Da Gloria am See

Heute war ich mit meiner Familie am See und wir wollten in aller Ruhe den wunderschönen Sonntag genießen. Leider gab es eine Störung durch eine andere Familie, die sich komplett entkleidete, was in den Augen der meisten anderen Seebadgäste für ein öffentliches Ärgernis sorgte. Es begann ein wüstes Wortgefecht und schließlich ein Handgemenge, in das auch 1-2 Burkaträgerinnen, Nonnen, Jugendliche und eine vermummte Motorradgang verwickelt waren. Es kam also zu einer Vermengung verschiedener, teils weltlicher, teils religiöser, aber auch generationen- und motorradbezogener Probleme. Meine Frau und meine Kinder waren besorgt und wollten mich zurückhalten, doch ich musste einfach helfen. Ich nahm mein Megafon, dass ich immer dabei habe, und rief besonnen: LIEBE FREUNDE, ICH BINS, DA GLORIA WEISSINGER. HIER IST DOCH GENUG PLATZ FÜR ALLE. KÖNNEN WIR DENN NICHT EINFACH SACHLICH MITEINANDER AUSKOMMEN? Und schon lagen sich alle applaudierend in den Armen und meine Kollegen von der Hundertschaft, die ich natürlich vorher umsichtig alarmiert hatte, sorgten bei denen, die unbedingt wollten, noch mit Wasserwerfern für Abkühlung.

Kurzfilm: Ars Aeterna

Idee für einen Kurzfilm: Ein Rapper sitzt in einschlägiger Montur und ernst auf einem Trecker und fährt querfeldein über abgeerntete Felder. Dabei wird er auf dem Sitz schön durchgeschüttelt. Das Bild muss auch leicht ruckeln. Etwa 3 Minuten nichts anderes, nur das Geräusch des Treckers, keine Musik.

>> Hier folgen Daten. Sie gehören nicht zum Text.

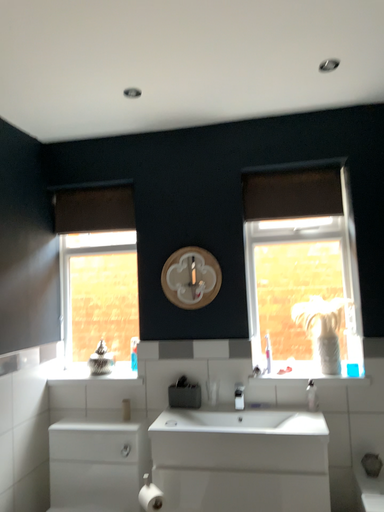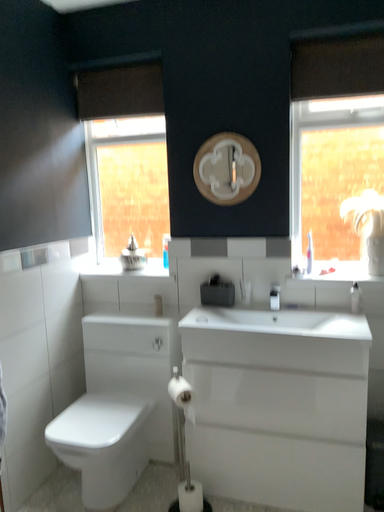 Question: Which way did the camera rotate in the video?

Choices:
 (A) rotated upward
 (B) rotated downward

Answer: (B) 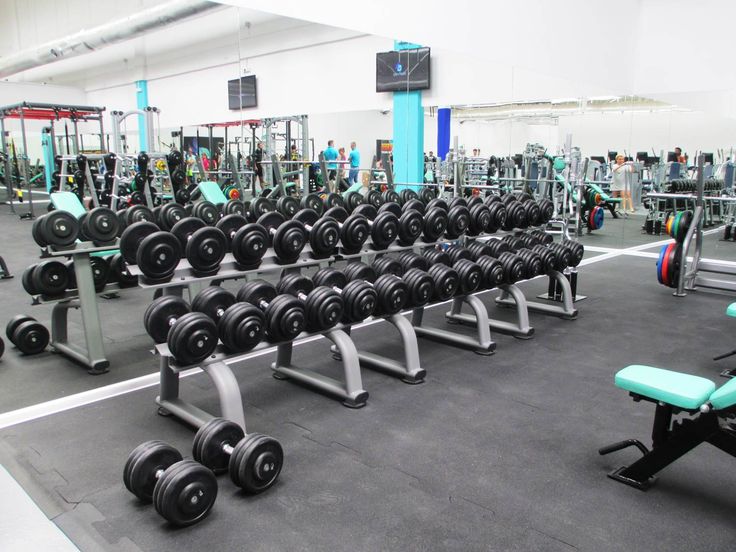 Where is `chair`? This screenshot has width=736, height=552. chair is located at coordinates (665, 402), (726, 312), (216, 195), (68, 198), (353, 187). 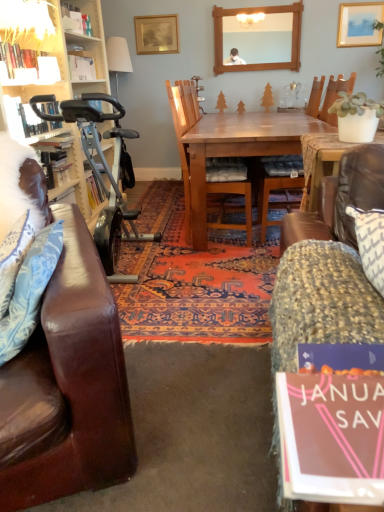 Question: Looking at their shapes, would you say matte white lampshade at upper left is wider or thinner than white feathered pillow at left?

Choices:
 (A) thin
 (B) wide

Answer: (A)

Question: From the image's perspective, is matte white lampshade at upper left located above or below white feathered pillow at left?

Choices:
 (A) below
 (B) above

Answer: (B)

Question: Which is farther from the wooden chair at center, the second chair positioned from the left?

Choices:
 (A) white feathered pillow at left
 (B) wooden table at center
 (C) matte white lampshade at upper left
 (D) matte gold picture frame at upper right, which is the first picture frame in right-to-left order
 (E) fluffy fabric couch at lower right

Answer: (D)

Question: Which object is the farthest from the wooden chair at center, arranged as the 1th chair when viewed from the right?

Choices:
 (A) silver metallic exercise bike at left
 (B) white feathered pillow at left
 (C) blue floral fabric pillow at left
 (D) wooden picture frame at upper center, the first picture frame when ordered from left to right
 (E) wooden frame mirror at upper center

Answer: (D) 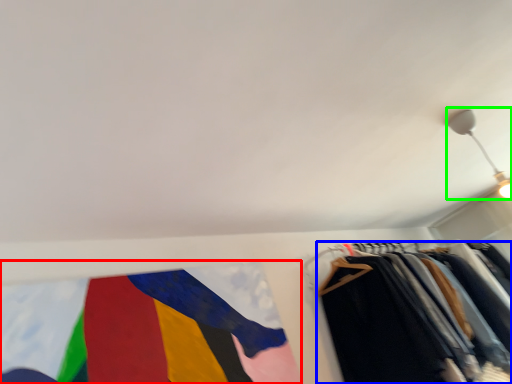 Question: Estimate the real-world distances between objects in this image. Which object is farther from flag (highlighted by a red box), trousers (highlighted by a blue box) or light fixture (highlighted by a green box)?

Choices:
 (A) trousers
 (B) light fixture

Answer: (B) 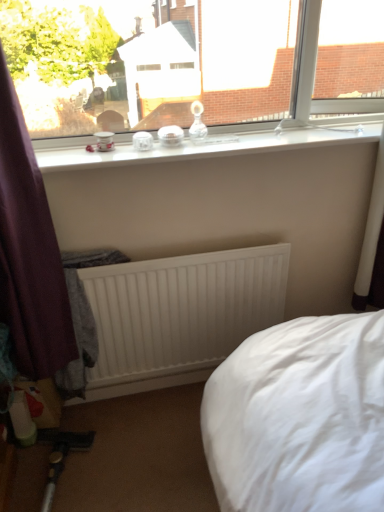 Question: In the image, is clear glass jars at upper center positioned in front of or behind white matte radiator at center?

Choices:
 (A) behind
 (B) front

Answer: (B)

Question: Is clear glass jars at upper center to the left or to the right of white matte radiator at center in the image?

Choices:
 (A) left
 (B) right

Answer: (B)

Question: Estimate the real-world distances between objects in this image. Which object is farther from the transparent glass window at upper center?

Choices:
 (A) white matte radiator at center
 (B) clear glass jars at upper center

Answer: (A)

Question: Which object is positioned closest to the clear glass jars at upper center?

Choices:
 (A) white matte radiator at center
 (B) transparent glass window at upper center

Answer: (B) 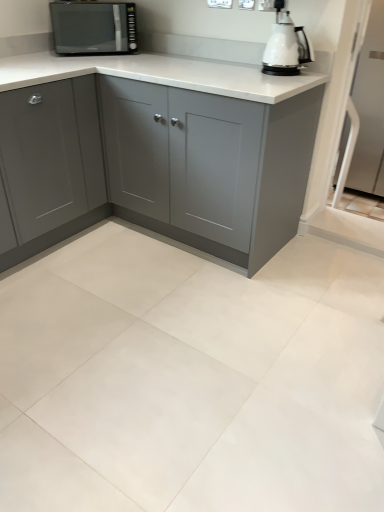 Measure the distance between point (288,33) and camera.

Point (288,33) is 1.90 meters away from camera.

What is the approximate height of matte gray cabinet at left, the second cabinetry from the right?

The height of matte gray cabinet at left, the second cabinetry from the right, is 38.49 inches.

Where is `white glossy kettle at upper right`? The width and height of the screenshot is (384, 512). white glossy kettle at upper right is located at coordinates (286, 45).

What are the coordinates of `cabinetry that is the 2nd object located below the white glossy kettle at upper right (from the image's perspective)` in the screenshot? It's located at (51, 164).

Which is closer to the camera, (282, 0) or (81, 197)?

The point (282, 0) is closer to the camera.

Are white glossy kettle at upper right and matte gray cabinet at left, the second cabinetry from the right, making contact?

No, white glossy kettle at upper right is not next to matte gray cabinet at left, the second cabinetry from the right.

How many degrees apart are the facing directions of white glossy kettle at upper right and matte gray cabinet at left, which is counted as the first cabinetry, starting from the left?

91.1 degrees separate the facing orientations of white glossy kettle at upper right and matte gray cabinet at left, which is counted as the first cabinetry, starting from the left.

Which is behind, matte gray cabinet at left, which is counted as the first cabinetry, starting from the left, or matte gray cabinet at center, the second cabinetry in the left-to-right sequence?

matte gray cabinet at center, the second cabinetry in the left-to-right sequence, is behind.

Could you tell me if matte gray cabinet at left, which is counted as the first cabinetry, starting from the left, is turned towards matte gray cabinet at center, the second cabinetry in the left-to-right sequence?

No, matte gray cabinet at left, which is counted as the first cabinetry, starting from the left, is not turned towards matte gray cabinet at center, the second cabinetry in the left-to-right sequence.

This screenshot has width=384, height=512. Identify the location of cabinetry behind the matte gray cabinet at left, which is counted as the first cabinetry, starting from the left. (170, 149).

Is matte gray cabinet at left, which is counted as the first cabinetry, starting from the left, in contact with matte gray cabinet at center, which is the first cabinetry in right-to-left order?

No, matte gray cabinet at left, which is counted as the first cabinetry, starting from the left, is not making contact with matte gray cabinet at center, which is the first cabinetry in right-to-left order.

Which is behind, point (71, 40) or point (96, 213)?

The point (96, 213) is farther from the camera.

Which object is positioned more to the left, satin black microwave at upper left or matte gray cabinet at center, the second cabinetry in the left-to-right sequence?

satin black microwave at upper left.

Does satin black microwave at upper left have a lesser height compared to matte gray cabinet at center, the second cabinetry in the left-to-right sequence?

Yes.

Does satin black microwave at upper left come in front of matte gray cabinet at center, which is the first cabinetry in right-to-left order?

No.

From the image's perspective, does satin black microwave at upper left appear higher than matte gray cabinet at left, which is counted as the first cabinetry, starting from the left?

Yes, from the image's perspective, satin black microwave at upper left is on top of matte gray cabinet at left, which is counted as the first cabinetry, starting from the left.

This screenshot has height=512, width=384. In order to click on cabinetry on the left of satin black microwave at upper left in this screenshot , I will do `click(51, 164)`.

Which object is closer to the camera, satin black microwave at upper left or matte gray cabinet at left, the second cabinetry from the right?

matte gray cabinet at left, the second cabinetry from the right, is closer to the camera.

Is matte gray cabinet at left, which is counted as the first cabinetry, starting from the left, touching white glossy kettle at upper right?

No, matte gray cabinet at left, which is counted as the first cabinetry, starting from the left, is not in contact with white glossy kettle at upper right.

You are a GUI agent. You are given a task and a screenshot of the screen. Output one action in this format:
    pyautogui.click(x=<x>, y=<y>)
    Task: Click on the home appliance located behind the matte gray cabinet at left, which is counted as the first cabinetry, starting from the left
    
    Given the screenshot: What is the action you would take?
    pyautogui.click(x=286, y=45)

Is white glossy kettle at upper right inside matte gray cabinet at left, which is counted as the first cabinetry, starting from the left?

No, white glossy kettle at upper right is located outside of matte gray cabinet at left, which is counted as the first cabinetry, starting from the left.

From a real-world perspective, who is located higher, matte gray cabinet at left, the second cabinetry from the right, or white glossy kettle at upper right?

white glossy kettle at upper right, from a real-world perspective.

You are a GUI agent. You are given a task and a screenshot of the screen. Output one action in this format:
    pyautogui.click(x=<x>, y=<y>)
    Task: Click on the cabinetry that is the 2nd object directly below the white glossy kettle at upper right (from a real-world perspective)
    The height and width of the screenshot is (512, 384).
    Given the screenshot: What is the action you would take?
    pyautogui.click(x=170, y=149)

Who is bigger, matte gray cabinet at center, the second cabinetry in the left-to-right sequence, or white glossy kettle at upper right?

matte gray cabinet at center, the second cabinetry in the left-to-right sequence.

Considering the sizes of matte gray cabinet at center, which is the first cabinetry in right-to-left order, and white glossy kettle at upper right in the image, is matte gray cabinet at center, which is the first cabinetry in right-to-left order, wider or thinner than white glossy kettle at upper right?

Considering their sizes, matte gray cabinet at center, which is the first cabinetry in right-to-left order, looks broader than white glossy kettle at upper right.

At what (x,y) coordinates should I click in order to perform the action: click on kitchen appliance above the matte gray cabinet at left, which is counted as the first cabinetry, starting from the left (from the image's perspective). Please return your answer as a coordinate pair (x, y). Looking at the image, I should click on (93, 27).

Is matte gray cabinet at left, the second cabinetry from the right, not inside satin black microwave at upper left?

Yes.

Is matte gray cabinet at left, which is counted as the first cabinetry, starting from the left, closer to the viewer compared to satin black microwave at upper left?

Yes, the depth of matte gray cabinet at left, which is counted as the first cabinetry, starting from the left, is less than that of satin black microwave at upper left.

Is point (21, 189) farther from camera compared to point (121, 6)?

No, it is not.

Identify the location of home appliance behind the matte gray cabinet at left, the second cabinetry from the right. This screenshot has height=512, width=384. (286, 45).

This screenshot has height=512, width=384. In order to click on cabinetry on the right of matte gray cabinet at left, the second cabinetry from the right in this screenshot , I will do `click(170, 149)`.

Based on their spatial positions, is matte gray cabinet at center, which is the first cabinetry in right-to-left order, or white glossy kettle at upper right closer to satin black microwave at upper left?

matte gray cabinet at center, which is the first cabinetry in right-to-left order, is positioned closer to the anchor satin black microwave at upper left.

Based on their spatial positions, is matte gray cabinet at left, which is counted as the first cabinetry, starting from the left, or satin black microwave at upper left further from matte gray cabinet at center, which is the first cabinetry in right-to-left order?

satin black microwave at upper left is positioned further to the anchor matte gray cabinet at center, which is the first cabinetry in right-to-left order.

Considering their positions, is white glossy kettle at upper right positioned further to matte gray cabinet at left, which is counted as the first cabinetry, starting from the left, than matte gray cabinet at center, the second cabinetry in the left-to-right sequence?

white glossy kettle at upper right lies further to matte gray cabinet at left, which is counted as the first cabinetry, starting from the left, than the other object.

Looking at the image, which one is located further to white glossy kettle at upper right, matte gray cabinet at left, which is counted as the first cabinetry, starting from the left, or satin black microwave at upper left?

The object further to white glossy kettle at upper right is matte gray cabinet at left, which is counted as the first cabinetry, starting from the left.

Which object lies further to the anchor point satin black microwave at upper left, white glossy kettle at upper right or matte gray cabinet at center, which is the first cabinetry in right-to-left order?

white glossy kettle at upper right is further to satin black microwave at upper left.

Which object lies nearer to the anchor point matte gray cabinet at center, which is the first cabinetry in right-to-left order, white glossy kettle at upper right or satin black microwave at upper left?

The object closer to matte gray cabinet at center, which is the first cabinetry in right-to-left order, is white glossy kettle at upper right.

Looking at the image, which one is located closer to matte gray cabinet at left, the second cabinetry from the right, white glossy kettle at upper right or satin black microwave at upper left?

satin black microwave at upper left is positioned closer to the anchor matte gray cabinet at left, the second cabinetry from the right.

Based on their spatial positions, is matte gray cabinet at center, the second cabinetry in the left-to-right sequence, or satin black microwave at upper left further from matte gray cabinet at left, which is counted as the first cabinetry, starting from the left?

satin black microwave at upper left.

Where is `cabinetry between matte gray cabinet at left, the second cabinetry from the right, and white glossy kettle at upper right`? Image resolution: width=384 pixels, height=512 pixels. cabinetry between matte gray cabinet at left, the second cabinetry from the right, and white glossy kettle at upper right is located at coordinates (170, 149).

You are a GUI agent. You are given a task and a screenshot of the screen. Output one action in this format:
    pyautogui.click(x=<x>, y=<y>)
    Task: Click on the kitchen appliance between matte gray cabinet at left, the second cabinetry from the right, and matte gray cabinet at center, which is the first cabinetry in right-to-left order, in the horizontal direction
    The image size is (384, 512).
    Given the screenshot: What is the action you would take?
    pyautogui.click(x=93, y=27)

Dann Schnitt und die Einstellung einer Schwarzwälder Kuckucksuhr, die langsam auf Punkt 12 Uhr zutickt. Und dann springt das Holztürchen auf und raus kommt tonlos ein Miniaturtrecker aus Holz und eine Stimme sagt laut: „ARS AETERNA!“

Wieder Schnitt. Eine Kinderhand stellt einen Spielzeugtrecker in den Stauraum eines Playmobil-Piratenschiffs, trägt es ins Badezimmer und lässt es in der halbgefüllten Wanne „absaufen“, bis es komplett aufhört zu blubbern, was etwas dauern kann.

Dann kurz dunkel, dann Abspann.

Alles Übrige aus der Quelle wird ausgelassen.